E por falar em próximas edições, seria possível adiantar alguma coisa do que vocês estão planejando para o futuro da Pimba? Quais autores poderemos ver futuramente na Pimba?

Sobreiro: Ainda é meio cedo pra falar, mas a ideia é que os membros fundadores (Leandro Mello, Caio Gomez, Daniel Carvalho, Danylton Penacho e Felipe Sobreiro) sempre tenham material novo no jornal, mas queremos chamar novamente os convidados que apareceram no número 1, gente como Gabriel Góes, Stêvz, Roberta Ar, André Valente, e ir convidando outros, do Brasil todo, mas dando uma ênfase pro pessoal de Brasília.

Manter a periodicidade de um publicação é um desafio. Acreditam que conseguirão lançar uma nova edição a cada três meses? Quais outros desafios vocês enfrentam/enfrentaram na produção do jornal?

Sobreiro: Olha, a gente demorou muito fechando o primeiro número, resolvendo problemas, definindo a cara do jornal, nos distraindo com eventos, etc. Agora que já estamos com o trem em movimento, a ideia é não perder mais tempo e já fechar o segundo número, e manter religiosamente a periodicidade. O número 1 ainda nem foi lançado oficialmente e nós já lidamos com uma série de problemas que serão evitados nas próximas edições. A expectativa é que cada número vá ficando mais tranquilo de montar que o anterior.

Os encontros, feiras e convenções de quadrinhos estão cada vez mais populares no Brasil, sempre

 com a participação dos autores independentes (ou “dependentes”, como alguns se chamam). Como vocês enxergam esse movimento, tanto no sentido de articulação, quanto do resultado do que tem sido feito por essa galera?

Mello: Bom, passamos um bom tempo elaborando material, produzindo coisas para participar de eventos. Essas feiras/eventos funcionam como um grande laboratório, é lá que a gente vê como o nosso material se comporta. Lá temos contato com diversas pessoas: autores, produtores, editores e consumidores. E é sempre uma troca de experiência muita intensa, ainda mais quando vamos para outros estados. Penso que as feiras independentes têm um papel fundamental no fortalecimento do cenário nacional. São nessas feiras que você encontra pessoas que estão batalhando pra poder se inserir no mercado. Gente que enfia a mão na massa, sem editora (ou criando a própria editora), e com pouco dinheiro e pouco recurso. São essas feiras que dão a oportunidade de você mostrar seu produto e poder vendê-lo. E pro consumidor também é uma oportunidade única de encontrar coisas que não estão nas prateleiras das livrarias.
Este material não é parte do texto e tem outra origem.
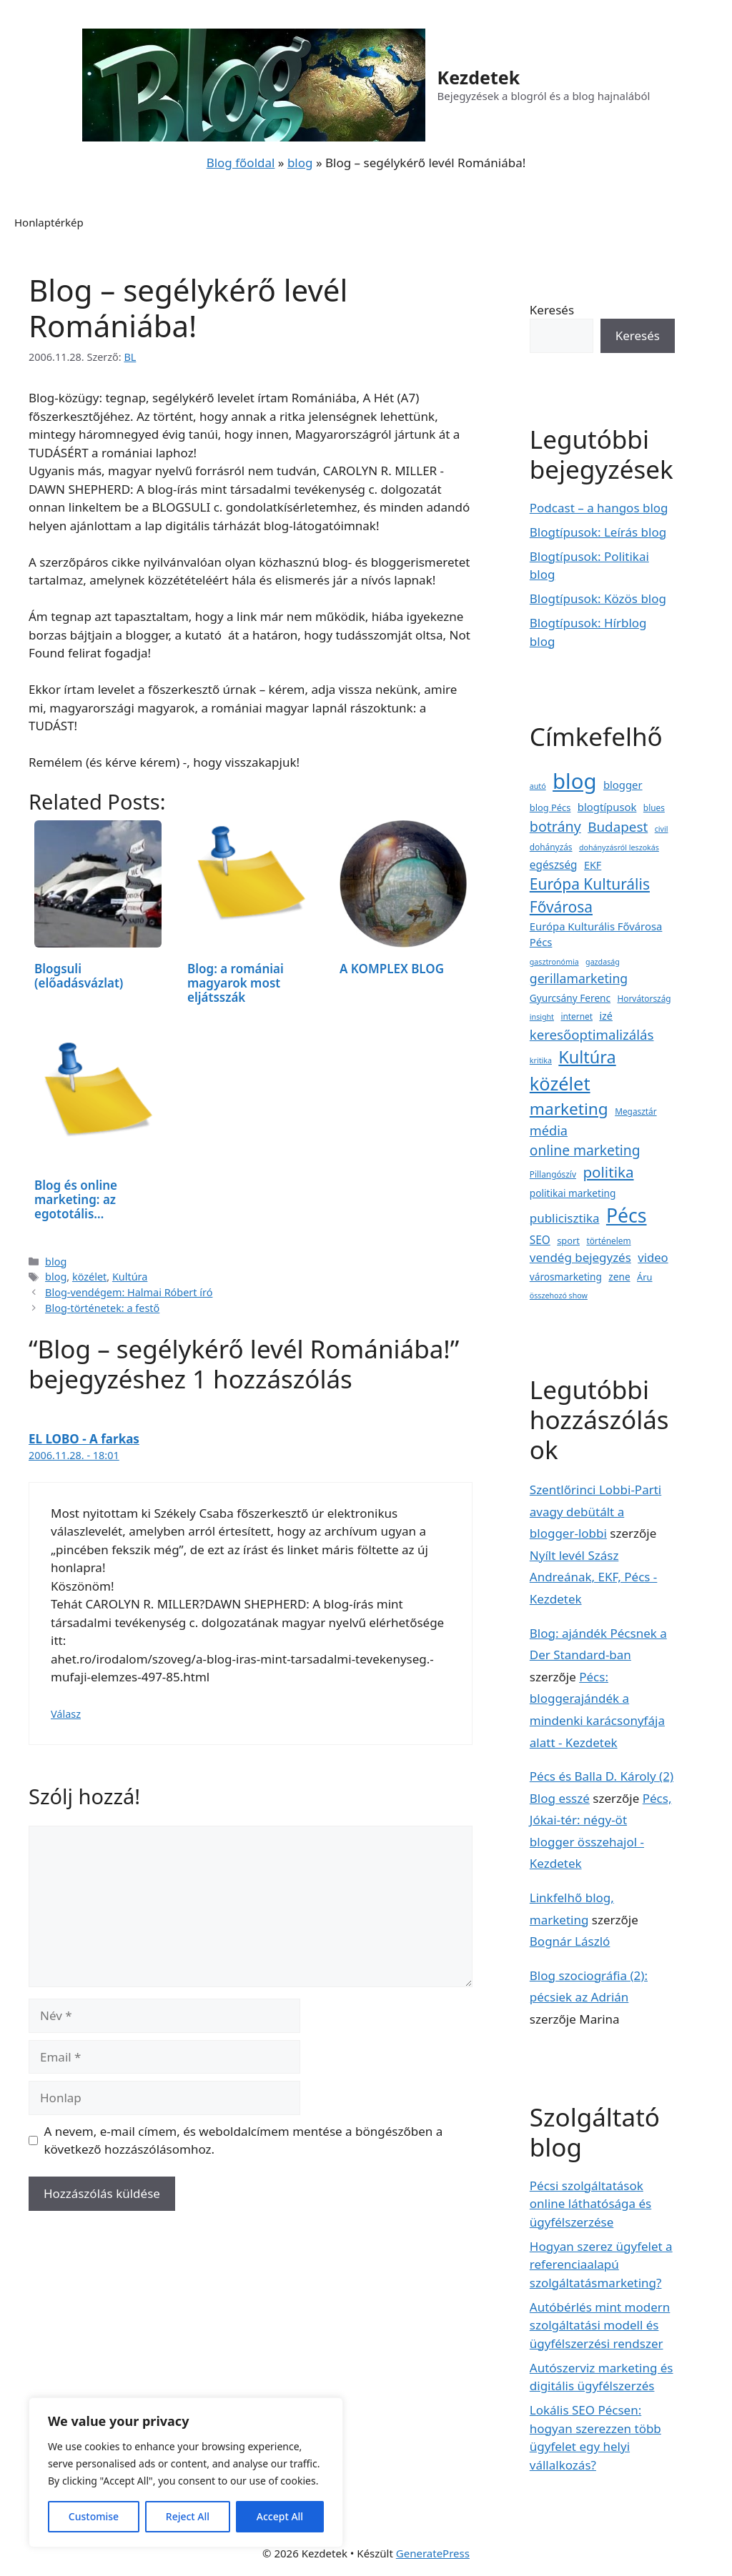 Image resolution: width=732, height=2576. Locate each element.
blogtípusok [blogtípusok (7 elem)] (607, 807)
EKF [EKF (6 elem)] (592, 865)
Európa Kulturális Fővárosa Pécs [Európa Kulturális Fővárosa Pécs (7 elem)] (596, 934)
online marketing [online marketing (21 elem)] (585, 1150)
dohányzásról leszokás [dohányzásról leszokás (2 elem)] (619, 847)
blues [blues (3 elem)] (654, 807)
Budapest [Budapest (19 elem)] (618, 826)
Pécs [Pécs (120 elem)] (626, 1215)
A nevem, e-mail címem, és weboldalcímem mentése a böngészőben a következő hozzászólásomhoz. (243, 2140)
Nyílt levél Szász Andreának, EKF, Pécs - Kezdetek (594, 1577)
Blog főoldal (241, 162)
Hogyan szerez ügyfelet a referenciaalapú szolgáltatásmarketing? (601, 2264)
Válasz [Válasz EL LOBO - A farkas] (66, 1714)
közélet (89, 1276)
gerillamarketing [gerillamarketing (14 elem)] (579, 978)
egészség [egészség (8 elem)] (554, 864)
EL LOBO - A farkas (84, 1439)
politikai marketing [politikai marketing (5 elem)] (573, 1193)
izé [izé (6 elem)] (606, 1016)
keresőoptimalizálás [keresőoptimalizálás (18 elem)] (592, 1034)
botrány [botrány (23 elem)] (555, 826)
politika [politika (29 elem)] (608, 1172)
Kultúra (130, 1276)
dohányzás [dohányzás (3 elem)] (551, 846)
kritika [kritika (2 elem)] (541, 1060)
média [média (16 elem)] (549, 1130)
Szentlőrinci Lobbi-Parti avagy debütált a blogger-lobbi (595, 1511)
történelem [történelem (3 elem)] (608, 1240)
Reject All (187, 2516)
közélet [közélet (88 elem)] (560, 1083)
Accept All (280, 2516)
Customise (94, 2516)
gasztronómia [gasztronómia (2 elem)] (554, 962)
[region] (186, 2472)
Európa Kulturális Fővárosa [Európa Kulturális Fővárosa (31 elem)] (590, 895)
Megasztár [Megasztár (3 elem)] (635, 1111)
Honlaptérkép (49, 222)
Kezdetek (478, 77)
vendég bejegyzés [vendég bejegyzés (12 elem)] (580, 1257)
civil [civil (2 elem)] (661, 829)
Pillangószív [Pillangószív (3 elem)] (553, 1174)
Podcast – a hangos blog (599, 507)
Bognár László (570, 1941)
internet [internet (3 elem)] (576, 1016)
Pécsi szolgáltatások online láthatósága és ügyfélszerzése (590, 2203)
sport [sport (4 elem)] (568, 1240)
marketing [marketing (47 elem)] (569, 1109)
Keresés (552, 310)
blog (300, 162)
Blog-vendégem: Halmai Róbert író (128, 1292)
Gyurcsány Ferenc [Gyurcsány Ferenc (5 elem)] (570, 998)
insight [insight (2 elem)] (542, 1017)
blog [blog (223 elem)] (574, 781)
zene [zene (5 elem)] (619, 1276)
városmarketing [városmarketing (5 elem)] (566, 1276)
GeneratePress (433, 2553)
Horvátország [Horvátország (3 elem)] (644, 998)
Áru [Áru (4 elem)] (644, 1276)
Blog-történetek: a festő (102, 1308)
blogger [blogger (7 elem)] (623, 784)
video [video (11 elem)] (653, 1257)
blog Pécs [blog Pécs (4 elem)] (550, 807)
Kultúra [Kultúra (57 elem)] (586, 1056)
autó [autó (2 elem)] (538, 786)
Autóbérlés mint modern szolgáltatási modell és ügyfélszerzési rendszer (600, 2325)
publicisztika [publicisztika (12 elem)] (565, 1218)
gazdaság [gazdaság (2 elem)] (602, 962)
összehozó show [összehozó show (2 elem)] (559, 1296)
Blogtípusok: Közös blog (598, 598)
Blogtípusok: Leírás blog (598, 532)
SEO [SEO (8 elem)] (540, 1240) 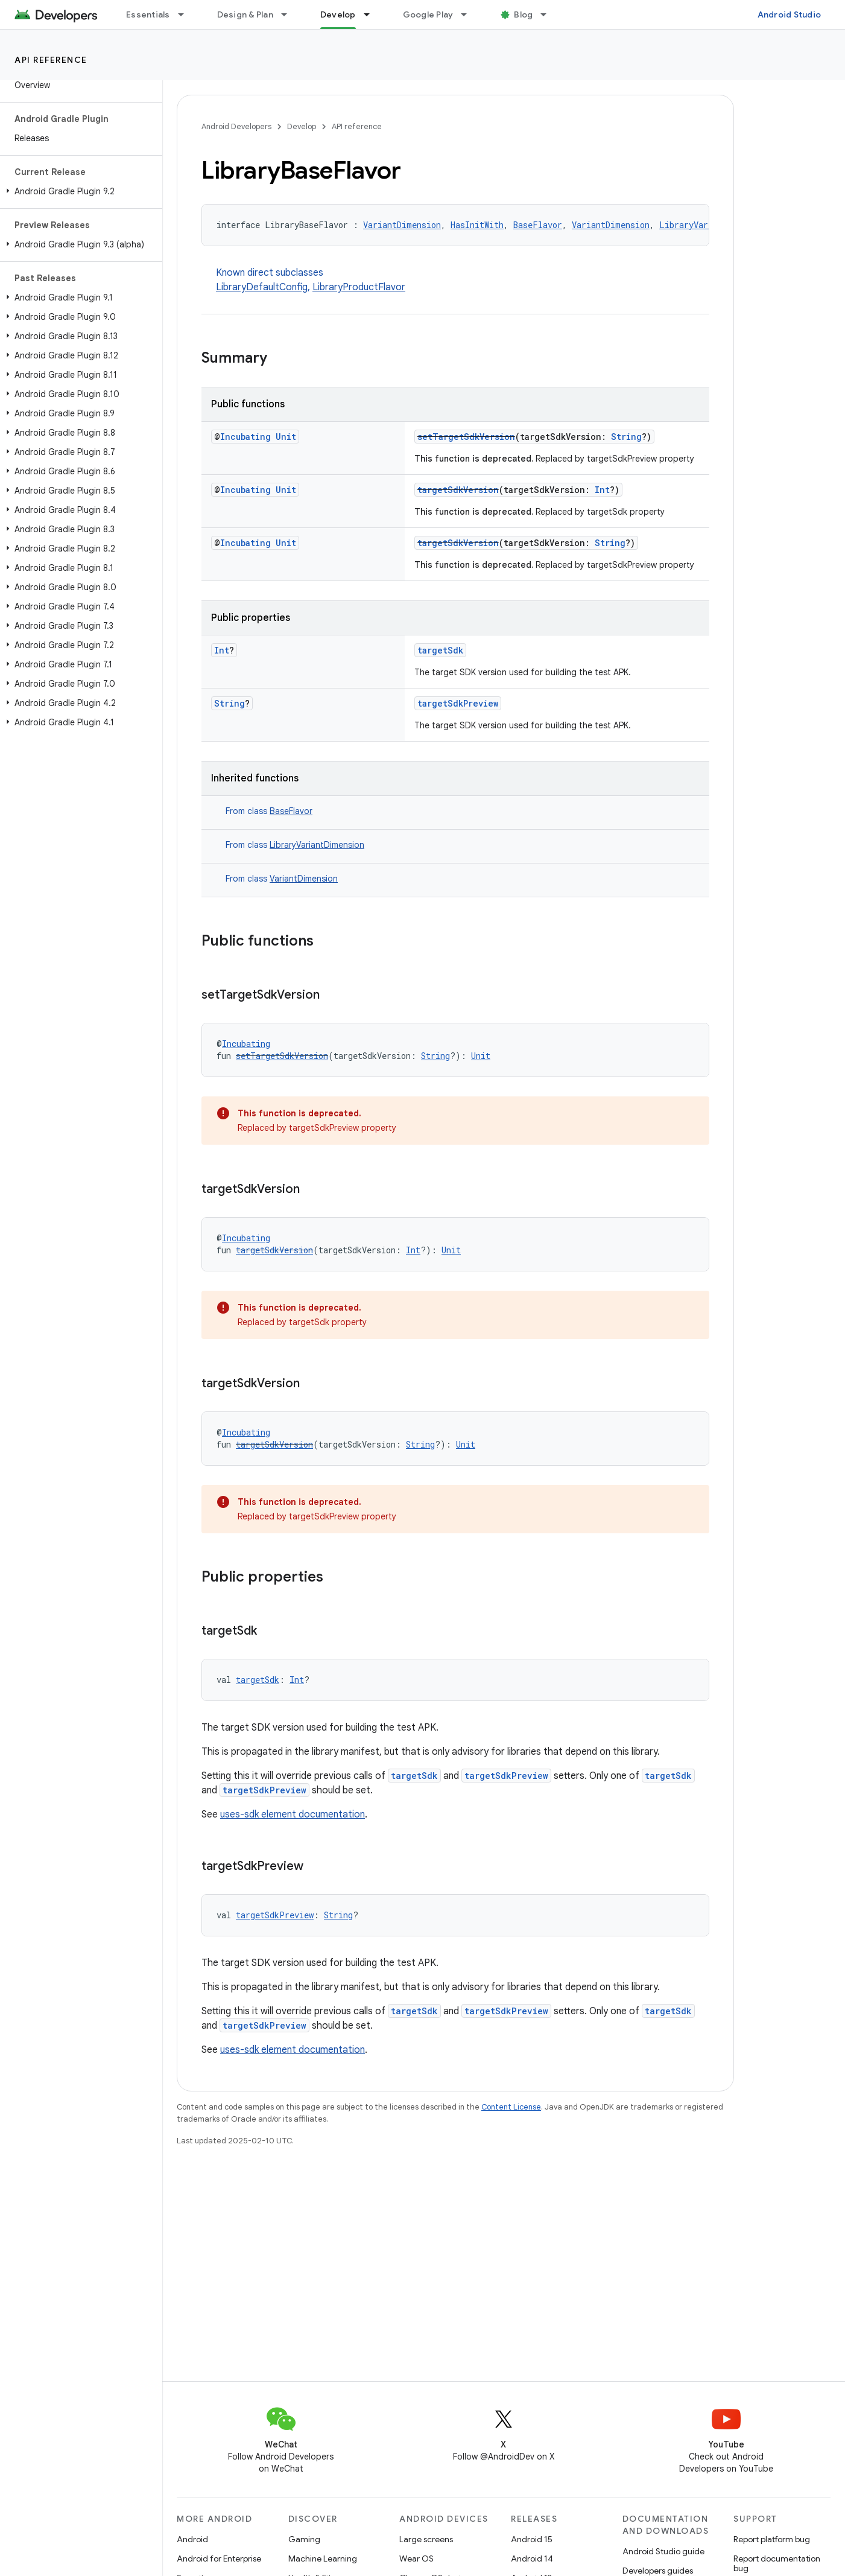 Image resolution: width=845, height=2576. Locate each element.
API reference (50, 59)
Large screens (426, 2539)
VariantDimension (402, 225)
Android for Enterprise (219, 2558)
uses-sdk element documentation (292, 1814)
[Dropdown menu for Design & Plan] (289, 14)
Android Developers (236, 126)
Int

Ainda sobre o assunto da pergunta anterior, o que você acham que pode melhorar nesse universo dos autores (in)dependentes?

Mello: Não sei dizer exatamente o que se pode melhorar. Poderia falar em retorno financeiro, mas isso não é o que nos motiva. Claro, queremos retorno, temos contas pra pagar. Mas essa não é nossa principal questão. Não sinto a necessidade de que as coisas devem melhorar. Sinto a necessidade de continuar fazendo. A única coisa que eu quero é manter minha condição para continuar fazendo. Acho que as melhorias virão com o tempo e o amadurecimento de um mercado que é novo. Vai ser natural.

Vocês todos trabalham com artes gráficas (ilustração, design, etc) e, paralelamente, produzem quadrinhos. Viver só (ou principalmente) de quadrinhos é um sonho que alimentam?

Daniel Carvalho: Viver de quadrinho autoral ainda é um pouco custoso, porém o cenário tem mudado e quem sabe num futuro breve poderemos pagar nossas contas se autopublicando.